Differences in Dosing for Botox and Dysport
It is well-established in the literature and through clinical use that these two preparations do not have the same bioactivity and are not bioequivalent to each other. In other words, one unit of Botox is not the same as one unit of Dysport. Various clinical studies have been conducted to elucidate the clinical equivalence of the two formulations for various indications. For these cases, Dysport-Botox ratios used ranged from 3:1 to 6:1 and for the most part, produced similar results to each other in the patients. The dose equivalency ratio of botulinum toxin preparations like Botox and Dysport is an issue that is still being debated on and studied to date.
A study on the actual doses used in clinical settings for cervical dystonia and blepharospasm determined that Dysport to Botox ratios used in clinical practice ranged from a low of 2:1 to a high of 11:1. As well, 31% of patients fell into the Dysport-to-Botox group of 5:1 to less than 6:1, while 30% of patients were in the Dysport-to-Botox group of 4:1 to less than 5:1, and 21% of patients studied were treated with a Dysport-to-Botox dose ratio between 3:1 to less than 4:1. Taken together, this data suggests that a consensus for an empirically-derived ratio that will deliver consistent, reliable effects has not been reached currently, which further implies that a simple conversion factor does not exist.
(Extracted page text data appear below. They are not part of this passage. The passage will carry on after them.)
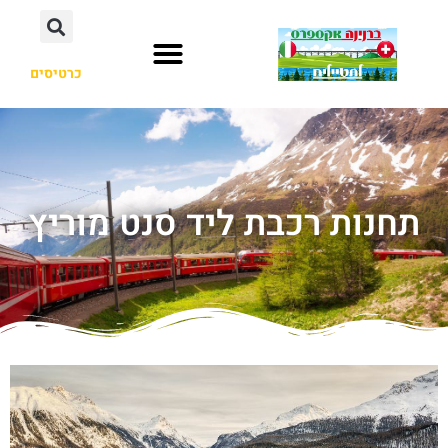
כרטיסים
תחנות רכבת ליד סנט מוריץ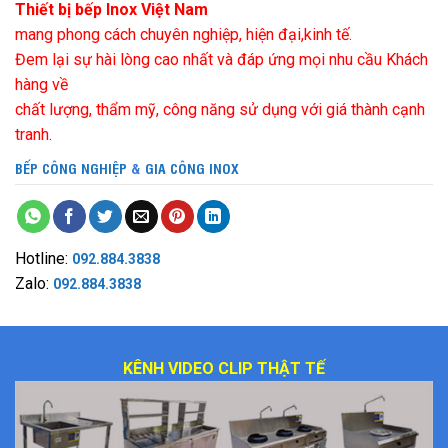
Thiết bị bếp Inox Việt Nam
mang phong cách chuyên nghiệp, hiện đại,kinh tế.
Đem lại sự hài lòng cao nhất và đáp ứng mọi nhu cầu Khách
hàng về
chất lượng, thẩm mỹ, công năng sử dụng với giá thành cạnh
tranh.
BẾP CÔNG NGHIỆP
&
GIA CÔNG INOX
Hotline:
092.884.3838
Zalo:
092.884.3838
KÊNH VIDEO CLIP THẬT TẾ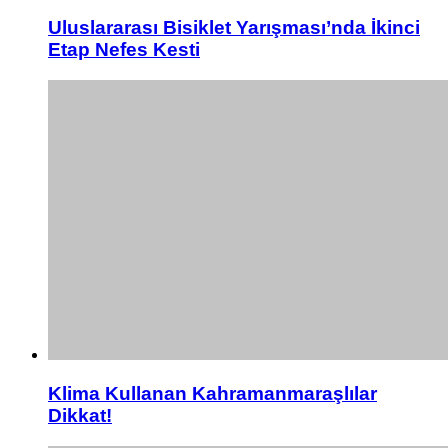
Uluslararası Bisiklet Yarışması’nda İkinci
Etap Nefes Kesti
Klima Kullanan Kahramanmaraşlılar
Dikkat!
Dysport Diffuses More Than Botox
The physical characteristics of the neurotoxins differ as well. Practitioners have noted the tendency of Dysport to diffuse, or spread more easily, than Botox. In a published study by Ranoux et al., the authors noted an increase in side effects with Dysport, and posited that the cause behind the increased adverse event profile may be associated with the higher diffusion rate Dysport has compared with Botox. This was further evidenced in a study by Nüβgens and Roggenkämper, which resulted in a similar enhanced adverse event profile with Dysport in the form of a significant increase in occurrence of ptosis.
With the previously mentioned study, this was suggested to be due to the difference in diffusibility of the 2 preparations. In a review by de Almeida and de Boulle, it was suggested, from an analysis of studies examining the diffusion characteristics of neurotoxin properties including Dysport and Botox, that Botox appeared to diffuse less than Dysport. Differences in diffusion has its own advantages and disadvantages, and will perform differently in different applications. Some practitioners find the increased diffusion rate of Dysport useful when treating larger areas, like in men or in the forehead, while Botox is considered better for situations where precision in placement is important.
In conclusion, various clinical studies with head-to-head comparisons of Botox with Dysport have found significant differences in their composition, which further translated to application differences like diffusion potential, potencies, adverse event profile, and duration of effect. Aesthetic practitioners should always keep in mind the non-bioequivalency of these two preparations it prohibits dose-conversion between each other.